まず1)に関しては、何となく解る様な気もします。「問題の倫理的側面」もしくは「心構え」という様な意味でしょうか。しかし、失礼ながら「魂の在り方問題」という用語は一般的なものとは思えませんので、あるいは思わぬ理解の齟齬があるかもしれません。その点が明らかになったうえで改めて、2)と3)を満たしているかどうかが問題になると考えます。
ちなみに、10/12付けのコメントでPoohさんが「これは「魂のありかた」みたいな話じゃなくて」と仰っています。これがhouyhnhmさんの仰る「魂の在り方問題」と同一のものを指しておられるのかどうかは不明ですが、仮に同一のものだとすると、Poohさんの仰るのは2)の部分に対しての反論という事になります。
>id: settu-jp さん
>乱暴な論考に見える。事実関係への批判批判は当事者性は不要だし米国アフリカ等の創世科学系の批判には日本人は殆ど当事者性はない。論理と倫理の説得力の在り方の違いを混同しているのでは?<
まず「乱暴な論考」に関しては、少なくとも「説明不足である」という点はは既に認めております。それ以外の点については、以下に記します。
次に「事実関係への批判批判は当事者性は不要」についてです。「事実関係への批判批判」とは「批判者の事実認識が誤っている場合に、それを指摘する」という意味だと思われます。その様な「単なる事実の指摘」が批判批判に含まれるかどうかについても議論があるかとは思いますが、ここでは批判批判を広く捉えたいと思いますので、含まれるとしましょう。
そうすると、果たしてその場合に「当事者性は不要」なのかどうかが問題となります。上のPoohさんとの議論でも出ておりますが、たとえ単なる事実の指摘であっても、それを敢えて行った時点で、もはや当事者性とは無縁では居られないと考えます。
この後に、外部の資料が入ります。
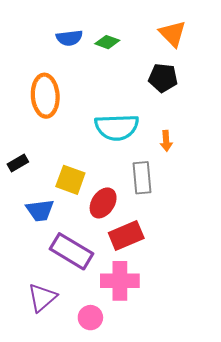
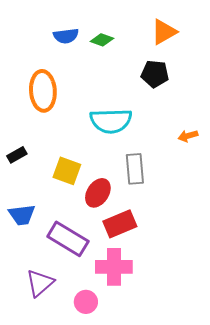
orange triangle: (172, 34) -> (164, 32), turned 44
orange arrow: (166, 141) -> (188, 136), moved, turned 78
blue trapezoid: (40, 210) -> (22, 215), moved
この事は「ニセ科学に対する批判行為を継続的に行っている論者」のうち、少なくとも一部の方は実感として感じておられると思います。客観的な事実の指摘を行っただけで、個人情報を晒されたり職場に電凸されたり、果ては訴訟恫喝までされる様な状態で「事実関係の指摘なら当事者性は不要」と言われましても、首を傾げざるを得ません。
確かに、純粋な学術の世界であれば「事実の指摘には当事者性は不要」な場合もあるでしょう。しかしニセ科学を純粋な学術問題として捉えるのであれば、ニセ科学がニセである事は(ほぼ例外なく)学術的には決着が付いています。ですからニセ科学そのものを純粋に学術的な問題として論ずるのは極めて困難です。
それから「米国アフリカ等の創世科学系の批判には日本人は殆ど当事者性はない」について。本当にそうでしょうか?例えば米国で創造科学を理論的後ろ盾にしたキリスト教原理主義者が政治力を持ち大統領を輩出する可能性については如何でしょうか。これは決して有り得ない話ではありません。それでも「日本人は殆ど当事者性はない」と言っていられますか?あるいは(創世科学とはズレますが)アフリカで子供達が「魔法使い」呼ばわりされて虐殺されている事例はどうでしょうか。遠い国の出来事だから日本人に当事者性は無いですか?例えば原発事故への反応(の一部)を見ていると、日本人の中にも「迷信等の非合理的なものに過度に振り回されてしまう心性」が存在すると思えてきます。間接的ではあれ、そういったものに対する批判であると捉える事も可能ではないかと思うのです。
どうか、私が本文中で「ニセ科学の(広義の)被害者は、社会全体である」と書いた事の意味をお汲み取り頂ければ、と思います。
最後に「論理と倫理の説得力の在り方の違い」について。これははっきり申し上げて、仰る意味が良く解りませんでした。理想的なニセ科学批判においては、論理的な説得と倫理的な説得の両方が必要です。しかしその双方を実用レベルで実践するのはとても難しい事です。ですから「混同している」というよりは「何とか両方とも手に入れようとしてもがいている」と理解して頂ければ幸いです。